[[ RAW DATA open ]]
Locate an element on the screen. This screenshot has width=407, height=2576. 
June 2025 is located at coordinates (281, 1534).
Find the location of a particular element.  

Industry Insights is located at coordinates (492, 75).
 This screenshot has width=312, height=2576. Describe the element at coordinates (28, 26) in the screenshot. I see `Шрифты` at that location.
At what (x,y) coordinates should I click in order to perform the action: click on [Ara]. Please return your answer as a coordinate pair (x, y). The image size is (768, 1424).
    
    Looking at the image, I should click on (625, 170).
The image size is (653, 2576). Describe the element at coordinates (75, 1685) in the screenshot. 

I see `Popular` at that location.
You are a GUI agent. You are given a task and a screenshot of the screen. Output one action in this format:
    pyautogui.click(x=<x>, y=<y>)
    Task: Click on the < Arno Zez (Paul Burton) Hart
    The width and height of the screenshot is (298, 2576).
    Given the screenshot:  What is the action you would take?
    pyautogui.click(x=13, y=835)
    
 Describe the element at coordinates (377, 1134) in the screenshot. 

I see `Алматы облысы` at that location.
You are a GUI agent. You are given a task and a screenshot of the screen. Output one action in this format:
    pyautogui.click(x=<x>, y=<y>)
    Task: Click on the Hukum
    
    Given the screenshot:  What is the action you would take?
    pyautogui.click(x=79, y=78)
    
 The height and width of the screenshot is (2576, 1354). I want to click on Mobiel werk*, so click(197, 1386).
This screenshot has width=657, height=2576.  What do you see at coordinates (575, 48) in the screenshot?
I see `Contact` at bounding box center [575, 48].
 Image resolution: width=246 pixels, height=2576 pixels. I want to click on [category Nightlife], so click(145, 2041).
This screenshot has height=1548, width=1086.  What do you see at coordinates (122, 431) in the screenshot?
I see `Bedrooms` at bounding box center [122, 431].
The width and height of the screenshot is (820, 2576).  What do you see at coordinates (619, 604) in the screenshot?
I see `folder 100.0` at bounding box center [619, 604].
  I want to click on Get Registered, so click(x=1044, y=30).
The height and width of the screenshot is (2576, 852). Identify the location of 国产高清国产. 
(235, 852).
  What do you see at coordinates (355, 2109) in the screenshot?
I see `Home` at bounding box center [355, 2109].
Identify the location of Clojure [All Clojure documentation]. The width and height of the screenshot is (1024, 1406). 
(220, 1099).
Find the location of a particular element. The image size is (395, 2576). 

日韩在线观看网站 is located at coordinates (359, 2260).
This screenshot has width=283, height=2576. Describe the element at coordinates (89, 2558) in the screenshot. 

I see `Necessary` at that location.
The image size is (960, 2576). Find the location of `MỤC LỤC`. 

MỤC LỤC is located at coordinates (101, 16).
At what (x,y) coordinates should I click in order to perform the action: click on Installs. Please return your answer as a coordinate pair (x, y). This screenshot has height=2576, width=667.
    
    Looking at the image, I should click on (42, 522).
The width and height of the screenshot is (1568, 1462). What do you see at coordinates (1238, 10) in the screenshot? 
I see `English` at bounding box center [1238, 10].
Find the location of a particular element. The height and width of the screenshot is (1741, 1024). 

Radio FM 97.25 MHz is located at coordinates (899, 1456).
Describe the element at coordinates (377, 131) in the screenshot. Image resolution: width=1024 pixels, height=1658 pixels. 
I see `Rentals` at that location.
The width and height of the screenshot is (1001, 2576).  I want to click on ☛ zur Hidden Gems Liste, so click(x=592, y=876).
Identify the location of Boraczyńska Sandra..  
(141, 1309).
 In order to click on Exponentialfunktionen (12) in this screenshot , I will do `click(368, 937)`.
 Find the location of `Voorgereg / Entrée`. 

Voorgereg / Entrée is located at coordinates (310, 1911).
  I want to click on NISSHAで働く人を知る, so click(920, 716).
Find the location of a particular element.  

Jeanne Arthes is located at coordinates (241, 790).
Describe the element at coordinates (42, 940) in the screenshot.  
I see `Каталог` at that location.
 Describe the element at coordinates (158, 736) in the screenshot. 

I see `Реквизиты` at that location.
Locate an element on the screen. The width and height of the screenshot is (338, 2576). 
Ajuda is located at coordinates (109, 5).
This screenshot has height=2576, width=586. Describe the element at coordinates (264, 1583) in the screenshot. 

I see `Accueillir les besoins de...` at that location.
[[ RAW DATA closed ]]
# [ACTION ITEM]
Give the listing above again in full, with no word altered.

# [YOUR SOLUTION]
Locate an element on the screen. This screenshot has width=407, height=2576. 
June 2025 is located at coordinates (281, 1534).
Find the location of a particular element.  

Industry Insights is located at coordinates (492, 75).
 This screenshot has width=312, height=2576. Describe the element at coordinates (28, 26) in the screenshot. I see `Шрифты` at that location.
At what (x,y) coordinates should I click in order to perform the action: click on [Ara]. Please return your answer as a coordinate pair (x, y). The image size is (768, 1424).
    
    Looking at the image, I should click on (625, 170).
The image size is (653, 2576). Describe the element at coordinates (75, 1685) in the screenshot. 

I see `Popular` at that location.
You are a GUI agent. You are given a task and a screenshot of the screen. Output one action in this format:
    pyautogui.click(x=<x>, y=<y>)
    Task: Click on the < Arno Zez (Paul Burton) Hart
    The width and height of the screenshot is (298, 2576).
    Given the screenshot:  What is the action you would take?
    pyautogui.click(x=13, y=835)
    
 Describe the element at coordinates (377, 1134) in the screenshot. 

I see `Алматы облысы` at that location.
You are a GUI agent. You are given a task and a screenshot of the screen. Output one action in this format:
    pyautogui.click(x=<x>, y=<y>)
    Task: Click on the Hukum
    
    Given the screenshot:  What is the action you would take?
    pyautogui.click(x=79, y=78)
    
 The height and width of the screenshot is (2576, 1354). I want to click on Mobiel werk*, so click(197, 1386).
This screenshot has width=657, height=2576.  What do you see at coordinates (575, 48) in the screenshot?
I see `Contact` at bounding box center [575, 48].
 Image resolution: width=246 pixels, height=2576 pixels. I want to click on [category Nightlife], so click(145, 2041).
This screenshot has height=1548, width=1086.  What do you see at coordinates (122, 431) in the screenshot?
I see `Bedrooms` at bounding box center [122, 431].
The width and height of the screenshot is (820, 2576).  What do you see at coordinates (619, 604) in the screenshot?
I see `folder 100.0` at bounding box center [619, 604].
  I want to click on Get Registered, so click(x=1044, y=30).
The height and width of the screenshot is (2576, 852). Identify the location of 国产高清国产. 
(235, 852).
  What do you see at coordinates (355, 2109) in the screenshot?
I see `Home` at bounding box center [355, 2109].
Identify the location of Clojure [All Clojure documentation]. The width and height of the screenshot is (1024, 1406). 
(220, 1099).
Find the location of a particular element. The image size is (395, 2576). 

日韩在线观看网站 is located at coordinates (359, 2260).
This screenshot has width=283, height=2576. Describe the element at coordinates (89, 2558) in the screenshot. 

I see `Necessary` at that location.
The image size is (960, 2576). Find the location of `MỤC LỤC`. 

MỤC LỤC is located at coordinates (101, 16).
At what (x,y) coordinates should I click in order to perform the action: click on Installs. Please return your answer as a coordinate pair (x, y). This screenshot has height=2576, width=667.
    
    Looking at the image, I should click on (42, 522).
The width and height of the screenshot is (1568, 1462). What do you see at coordinates (1238, 10) in the screenshot? 
I see `English` at bounding box center [1238, 10].
Find the location of a particular element. The height and width of the screenshot is (1741, 1024). 

Radio FM 97.25 MHz is located at coordinates (899, 1456).
Describe the element at coordinates (377, 131) in the screenshot. Image resolution: width=1024 pixels, height=1658 pixels. 
I see `Rentals` at that location.
The width and height of the screenshot is (1001, 2576).  I want to click on ☛ zur Hidden Gems Liste, so click(x=592, y=876).
Identify the location of Boraczyńska Sandra..  
(141, 1309).
 In order to click on Exponentialfunktionen (12) in this screenshot , I will do `click(368, 937)`.
 Find the location of `Voorgereg / Entrée`. 

Voorgereg / Entrée is located at coordinates (310, 1911).
  I want to click on NISSHAで働く人を知る, so click(920, 716).
Find the location of a particular element.  

Jeanne Arthes is located at coordinates (241, 790).
Describe the element at coordinates (42, 940) in the screenshot.  
I see `Каталог` at that location.
 Describe the element at coordinates (158, 736) in the screenshot. 

I see `Реквизиты` at that location.
Locate an element on the screen. The width and height of the screenshot is (338, 2576). 
Ajuda is located at coordinates (109, 5).
This screenshot has height=2576, width=586. Describe the element at coordinates (264, 1583) in the screenshot. 

I see `Accueillir les besoins de...` at that location.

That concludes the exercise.